Renaud Bourel, journaliste au sein de la rédaction, est intervenu pour défendre la rigueur de son confrère Frédéric Bernès, auteur principal de l’enquête, et expliquer la démarche journalistique suivie.
### Un choix de date dicté par la vérification des faits
L’enquête était prête dès début janvier, mais sa publication a été repoussée à plusieurs reprises. Selon Renaud Bourel, ce délai s’explique d’abord par la volonté de respecter le contradictoire. Les journalistes ont accordé du temps aux parties concernées pour répondre aux relances avant de vérifier minutieusement les informations fournies et de revenir auprès de leurs interlocuteurs sur les points encore obscurs.

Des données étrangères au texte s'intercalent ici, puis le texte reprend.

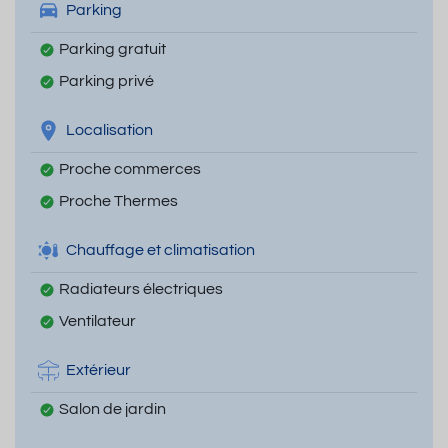
Parking
Parking gratuit
Parking privé
Localisation
Proche commerces
Proche Thermes
Chauffage et climatisation
Radiateurs électriques
Ventilateur
Extérieur
Salon de jardin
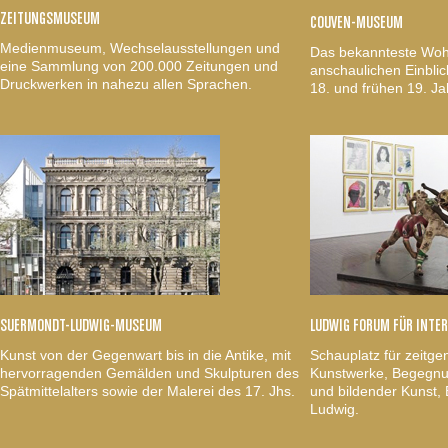
ZEITUNGSMUSEUM
COUVEN-MUSEUM
Medienmuseum, Wechselausstellungen und
Das bekannteste Woh
eine Sammlung von 200.000 Zeitungen und
anschaulichen Einblic
Druckwerken in nahezu allen Sprachen.
18. und frühen 19. Ja
SUERMONDT-LUDWIG-MUSEUM
LUDWIG FORUM FÜR INTE
Kunst von der Gegenwart bis in die Antike, mit
Schauplatz für zeitge
hervorragenden Gemälden und Skulpturen des
Kunstwerke, Begegnun
Spätmittelalters sowie der Malerei des 17. Jhs.
und bildender Kunst
Ludwig.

La rédaction a aussi décalé la sortie du reportage afin de « ne pas parasiter la préparation du match contre l’Irlande » lors de la première journée du Tournoi des Six Nations. Enfin, la décision de publier lundi dernier a été prise en constatant que d’autres médias commençaient eux aussi à avancer sur ce sujet.
Quant à la coïncidence avec l’anniversaire de Didier Lacroix, président du Stade Toulousain, Renaud Bourel assure qu’il s’agit d’un « hasard total ».
### Neutralité et professionnalisme face aux accusations de « cabale »
Face aux accusations d’acharnement ou de « chasse à l’homme », Renaud Bourel rappelle que le devoir d’informer conduit parfois à traiter des sujets « radioactifs ». Il rejette toute idée de jubilation à s’en prendre à des stars du rugby et affirme que *L’Équipe* reste un média neutre et impartial.
« Nous nous contentons de rapporter des faits qui parlent pour eux-mêmes », insiste-t-il, soulignant la nécessité de dissocier « l’exploit sportif de l’aspect citoyen et réglementaire ». Il rappelle également que des enquêtes similaires ont déjà visé d’importants acteurs du rugby français, comme le Racing 92 en 2016 ou Montpellier HR en 2020.
### Un soutien sans faille à Frédéric Bernès
Renaud Bourel dénonce vigoureusement les attaques ciblées dont son confrère Frédéric Bernès fait l’objet sur les réseaux sociaux et certains blogs. Il décrit un travail « désagréable et ingrat », mené parfois face à des interlocuteurs discourtois ou sous pression.
Il conclut en saluant le professionnalisme de Bernès : « Je connais sa rigueur, son professionnalisme, le doute qui l’accompagne à chaque pas de son enquête, la précision de sa méthode ».
Pour *L’Équipe*, cette enquête ne constitue pas une attaque contre un club, mais l’accomplissement d’un devoir d’information au service du public.